=== Begin Enclosure ===

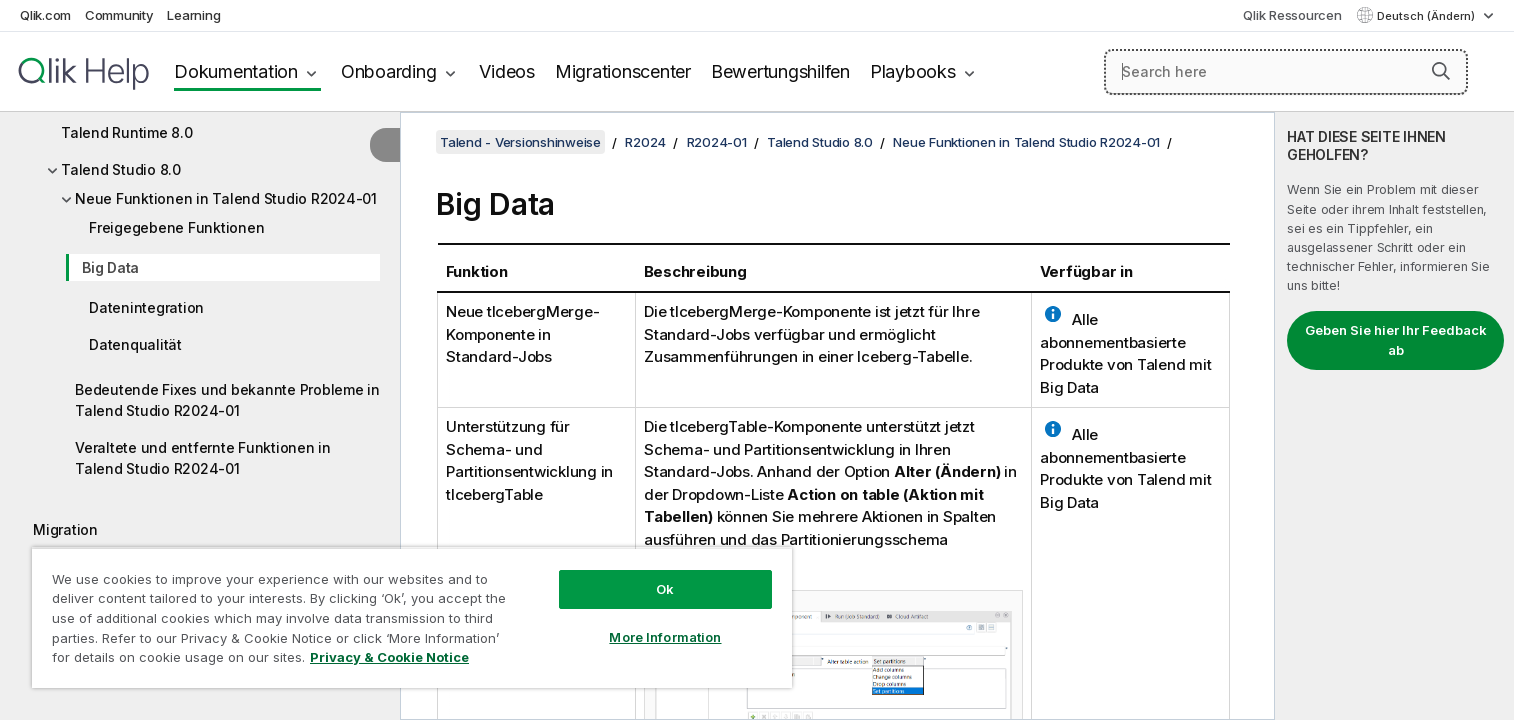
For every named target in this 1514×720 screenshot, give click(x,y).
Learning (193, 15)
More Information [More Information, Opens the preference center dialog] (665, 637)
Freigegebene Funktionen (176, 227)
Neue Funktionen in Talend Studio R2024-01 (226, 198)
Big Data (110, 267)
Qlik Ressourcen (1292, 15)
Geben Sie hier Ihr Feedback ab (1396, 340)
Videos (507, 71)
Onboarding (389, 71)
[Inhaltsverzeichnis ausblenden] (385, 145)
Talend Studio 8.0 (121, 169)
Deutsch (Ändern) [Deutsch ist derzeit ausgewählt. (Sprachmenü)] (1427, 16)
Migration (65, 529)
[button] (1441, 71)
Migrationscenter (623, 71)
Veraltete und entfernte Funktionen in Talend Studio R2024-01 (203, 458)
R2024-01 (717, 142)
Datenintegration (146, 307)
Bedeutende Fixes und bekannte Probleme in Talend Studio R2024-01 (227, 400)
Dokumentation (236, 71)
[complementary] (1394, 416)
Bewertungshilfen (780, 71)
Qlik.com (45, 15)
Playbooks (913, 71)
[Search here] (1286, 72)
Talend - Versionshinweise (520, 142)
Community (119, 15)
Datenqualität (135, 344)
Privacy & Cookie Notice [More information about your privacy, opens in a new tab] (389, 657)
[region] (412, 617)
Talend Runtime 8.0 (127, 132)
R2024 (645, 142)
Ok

=== End Enclosure ===

* [WHAT YOU ARE ASKED TO DO]: Only the lines from the top of the material above down to the line bearing "Onboarding (389, 71)", that line included, should be set down exactly; no pictures.

* [RESULT]:
For every named target in this 1514×720 screenshot, give click(x,y).
Learning (193, 15)
More Information [More Information, Opens the preference center dialog] (665, 637)
Freigegebene Funktionen (176, 227)
Neue Funktionen in Talend Studio R2024-01 (226, 198)
Big Data (110, 267)
Qlik Ressourcen (1292, 15)
Geben Sie hier Ihr Feedback ab (1396, 340)
Videos (507, 71)
Onboarding (389, 71)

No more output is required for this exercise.